From Film to Concert Stage: Pearl Jam’s Eddie Vedder and Jeff Ament will join Steve Earle, Ani DiFranco, Lyle Lovett, Tom Waits, Michelle Shocked, Rahat Nusrat Fateh Ali Khan and David Robbins for “Not in Our Name, Dead Man Walking: The Concert,” a benefit show March 29 at the Shrine Auditorium. Tickets for the concert--hosted by actor-director Tim Robbins and Sister Helen Prejean, and featuring many of the same artists who performed on the movie’s soundtrack--are expected to go on sale later this month or in early March. Proceeds will benefit the national organization Murder Victims’ Families for Reconciliation, and Hope House of New Orleans.

STAGE

‘Aida,’ Disney Style: Walt Disney Theatrical Productions’ next big musical, Elton John and Tim Rice’s “Elaborate Lives: The Legend of Aida,” will open Oct. 7 as part of the Alliance Theatre Company’s season in Atlanta, where it will play through Nov. 1, presumably en route to Broadway. Based on the same legend that Verdi used in his opera, the book is by Linda Woolverton, with Robert Jess Roth directing--both of them veterans of Broadway’s “Beauty and the Beast.”

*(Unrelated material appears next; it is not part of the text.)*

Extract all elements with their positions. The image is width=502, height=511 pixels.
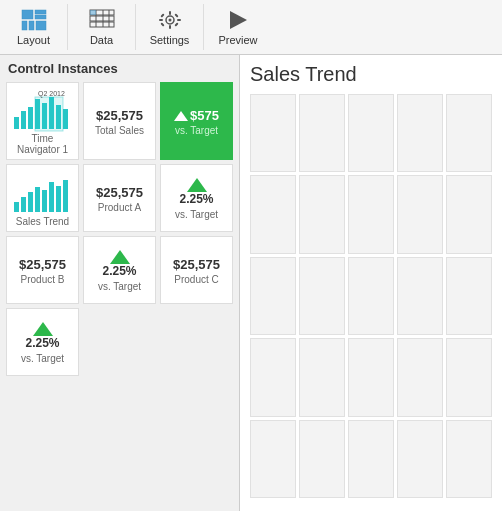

‘Gallop’ing Again: Brenda Vaccaro will star as fashion queen Diana Vreeland in the L.A. premiere of the one-woman play “Full Gallop,” by Mark Hampton and Mary Louise Wilson, opening at the Coronet Theatre March 30. The director is Nicholas Martin, who also staged “Full Gallop” with Wilson playing Vreeland at San Diego’s Old Globe Theatre in 1995.

QUICK TAKES

Melanie Griffith has signed to star in a CBS sitcom, “Me & George,” planned to premiere in the fall. The show is about a single mother with a baby who’s also a New York press agent. . . . Former O.J. Simpson prosecutor Christopher Darden will try on his acting shoes as “a veteran homicide detective investigating the murder of [a] high-profile sports figure” in “One Hot Summer Night,” an ABC movie scheduled to air March 12 at 9 p.m. . . . After only 16 minutes of deliberations, a jury has cleared actor Eric Douglas, the son of Kirk Douglas, of allegations that he harassed a 12-year-old girl at a Connecticut psychiatric hospital in 1996. Douglas, 38, was accused of improperly touching the girl while both were patients at the Silver Hill psychiatric hospital in August 1996. Douglas’ lawyers had said he hugged the girl and her family to reassure them. . . . Citing the Jan. 25 death of a baby elephant that was part of the Ringling Bros. and Barnum & Bailey traveling circus, best actress Oscar nominee Kim Basinger (“L.A. Confidential”) has written to U.S. Agriculture Secretary Daniel Glickman protesting the use of elephants in circuses and other traveling shows. Basinger also asked Glickman to suspend Ringling Bros.’ exhibitor’s license while it investigates the animal’s death. . . . MTV will spoof its own advice show, “Loveline,” when it airs “MTV’s Lovelorn,” on Saturday at 3 p.m. The Valentine’s Day program will feature Drew Barrymore and Adam Sandler (currently co-starring in the big screen’s “The Wedding Singer”) offering “four hours of advice on love, relationships and sex.”